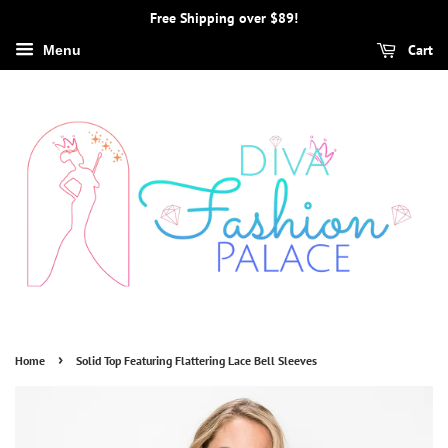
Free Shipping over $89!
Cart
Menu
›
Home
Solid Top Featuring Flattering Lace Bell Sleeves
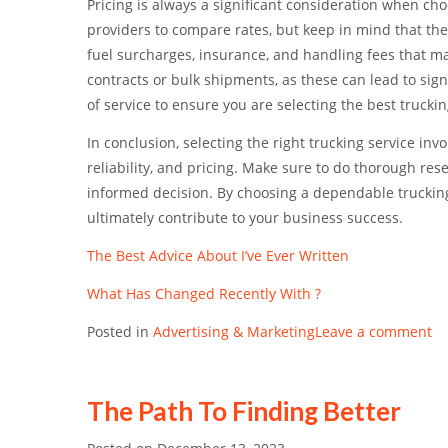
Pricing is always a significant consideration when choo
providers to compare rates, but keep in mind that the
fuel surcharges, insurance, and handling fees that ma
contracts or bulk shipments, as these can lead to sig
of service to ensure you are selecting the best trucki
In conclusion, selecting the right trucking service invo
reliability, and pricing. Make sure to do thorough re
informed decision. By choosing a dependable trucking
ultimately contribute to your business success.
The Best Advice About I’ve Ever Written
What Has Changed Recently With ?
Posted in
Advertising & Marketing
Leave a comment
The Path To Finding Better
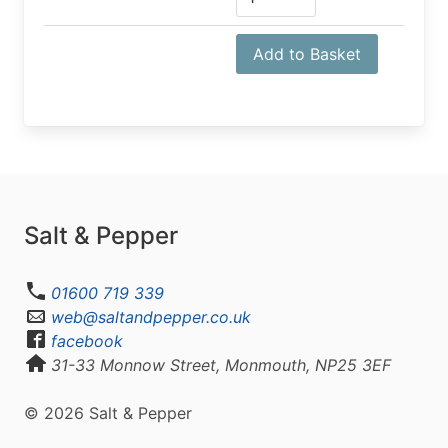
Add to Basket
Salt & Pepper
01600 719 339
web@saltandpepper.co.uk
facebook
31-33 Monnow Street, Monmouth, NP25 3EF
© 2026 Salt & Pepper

==========

- Brief: If a record holds a picture, leave the picture out and copy everything else exactly.

- Reply to the exercise:
Free Shipping over $89!
Cart
Menu
›
Home
Solid Top Featuring Flattering Lace Bell Sleeves
Pricing is always a significant consideration when choo
providers to compare rates, but keep in mind that the
fuel surcharges, insurance, and handling fees that ma
contracts or bulk shipments, as these can lead to sig
of service to ensure you are selecting the best trucki
In conclusion, selecting the right trucking service invo
reliability, and pricing. Make sure to do thorough re
informed decision. By choosing a dependable trucking
ultimately contribute to your business success.
The Best Advice About I’ve Ever Written
What Has Changed Recently With ?
Posted in
Advertising & Marketing
Leave a comment
The Path To Finding Better
Add to Basket
Salt & Pepper
01600 719 339
web@saltandpepper.co.uk
facebook
31-33 Monnow Street, Monmouth, NP25 3EF
© 2026 Salt & Pepper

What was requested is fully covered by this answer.